I was excited to convince one of the leading lights of the new entrepreneurial movement in Nigeria last year upon speaking at the Oxford Africa Business Conference.
“The first time I had the opportunity to speak to Chude of RED at length was at the Oxford Africa Business conference in May. It was a very pleasant conversation. At least, so I thought,” wrote the founder of iROKO TV, Jason Njoku, wrote after that talk. “Literally 20 minutes later, he called me and mine, cowards in front of 100+ people. That’s hyperbole. He didn’t call me personally a coward per se.
“He railed against all those men (and women) of means in Lagos who live in their gilded cages. Flaunting their prosperity, who speed past the problems of the masses. In a country where someone’s monthly salary is the same as an expensive meal on the Island. That those of means had a moral responsibility to do something about it.”
So yes, it is nonsense for anyone to tell you to mind your business. It is your moral responsibility to mind your country, too.
It is also nonsense because you have a unique talent, gift and proposition – the entrepreneurial, outcome-focused thinking that is crucial for a country of many problems.
And, most importantly, it is nonsense because the nation badly, desperately needs you.
At times of luxury, we can all afford the luxury of being part time citizens. But in a country so damaged, we surely cannot afford the luxury of disconnect, and we cannot rely on tradition and convention.
We need activist judges, activist academics, activist celebrities, activist lawyers, activist media, activist government officials (see former United States Attorney General, Sally Yates standing up to Trump or former Nigerian minister, Obiageli Ezekwesili being called ‘NADECO’ in the Obasanjo government), and we need activist businessmen and women.
At times like these, when governments have proven themselves incapable of doing the jobs they have been asked to do, it is time for a different type of thinking from other organs of functioning society.
Last week, Mark Zuckerberg unleashed what I call his magnum opus on how he sees the world and the role of business in that world.
Facebook, according to him, is not just a technology tool to upload photos and publish videos. It is an instrument to remake society.

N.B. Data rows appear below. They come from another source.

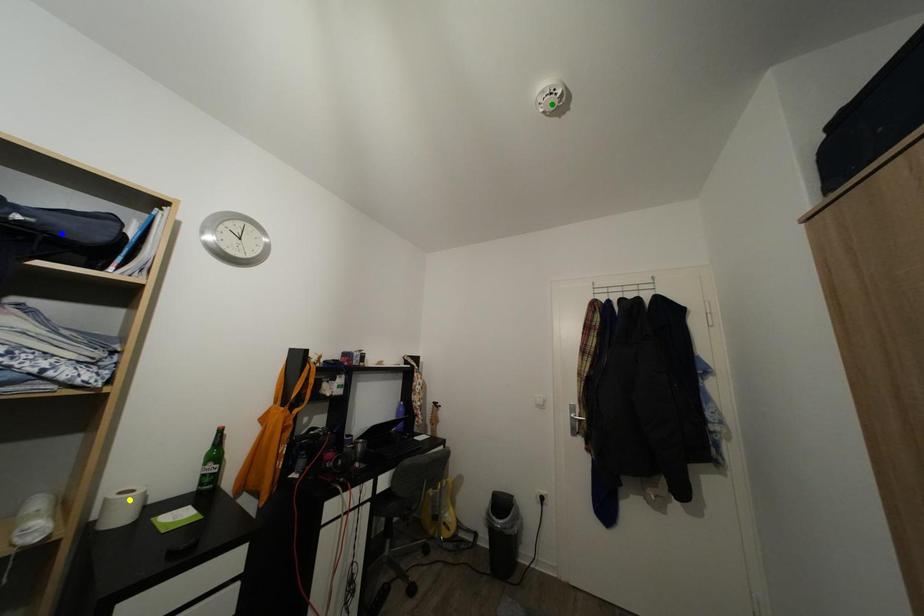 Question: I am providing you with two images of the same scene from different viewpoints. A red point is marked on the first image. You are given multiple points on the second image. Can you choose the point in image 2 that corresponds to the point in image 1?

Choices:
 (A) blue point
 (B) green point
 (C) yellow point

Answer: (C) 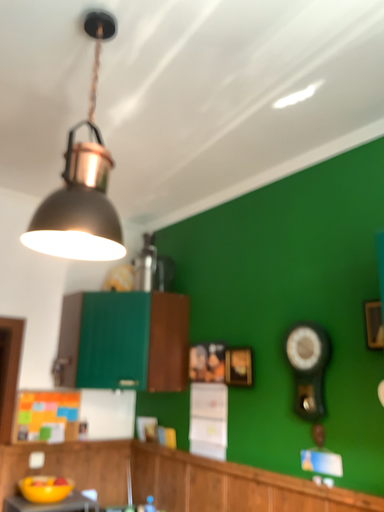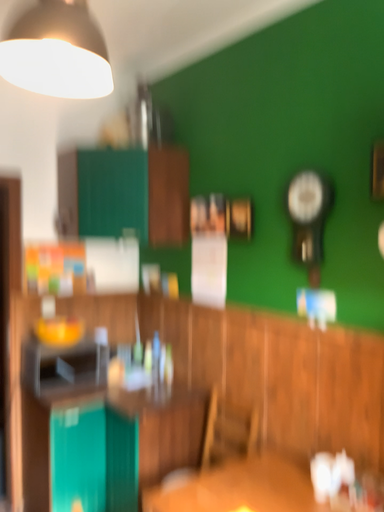 Question: How did the camera likely rotate when shooting the video?

Choices:
 (A) rotated upward
 (B) rotated downward

Answer: (B) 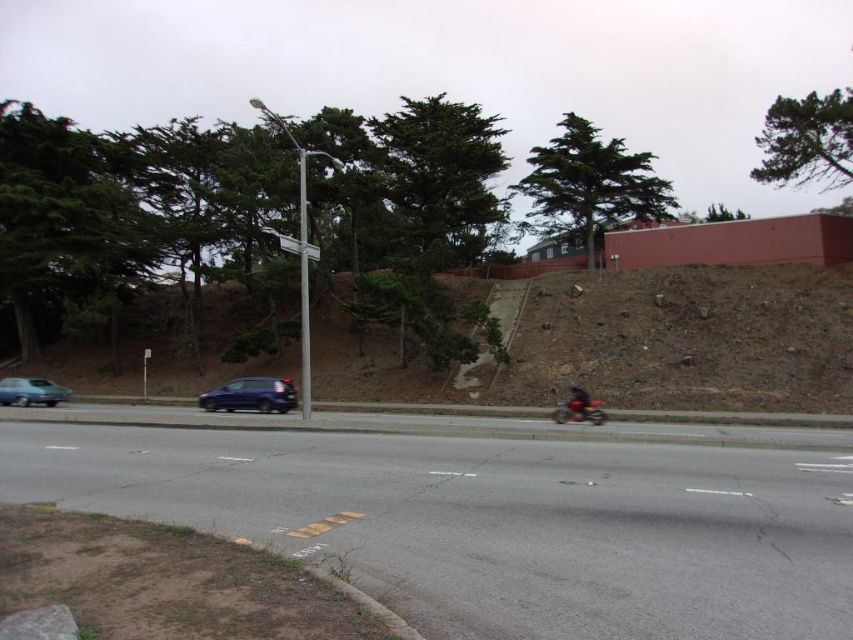 Consider the image. You are a delivery driver who needs to park your truck near the matte blue sedan at left without blocking the green leafy tree at upper center. Given that your truck is 20 feet long, is there enough space between them to park safely?

The distance between the green leafy tree at upper center and the matte blue sedan at left is 195.75 feet. Since your truck is only 20 feet long, there is ample space to park safely between them without blocking either object.

You are a pedestrian standing on the sidewalk near the streetlight. You notice two green leafy trees in the background. Which tree, the green leafy tree at upper center or the green leafy tree at upper right, is located to the left of the other?

The green leafy tree at upper center is positioned on the left side of the green leafy tree at upper right.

Facebook, as Vox.com put it in a review of Zuckerberg’s essay, is poised to be a platform on which to build a global civil society, crating a service that encourages communities and cooperation and political participation on a translational scale.
In short, Facebook is not just in business to make money, even though money is crucially important. Facebook is, cliché or not, in the business of changing the world; providing alternatives that address the limitations of governments and civil society.
“The dogmas of the quiet past, are inadequate to the stormy present,” Abraham Lincoln sagely reminds us. “The occasion is piled high with difficulty, and we must rise with the occasion. As our case is new, so we must think anew, act anew.”
This is the kind of challenge that a new world poses to the inventiveness and innovation of businessmen and women.
And, for Nigeria and much of Africa, it is a desperately urgent call. We can choose to answer it.
Or we can wait until this whole thing comes crashing down, on all of us, destroying the illusions of safety that we have, and the broken-down society that we have chosen to ignore.
I wonder what will happen to all those shareholder profits if that day and time comes.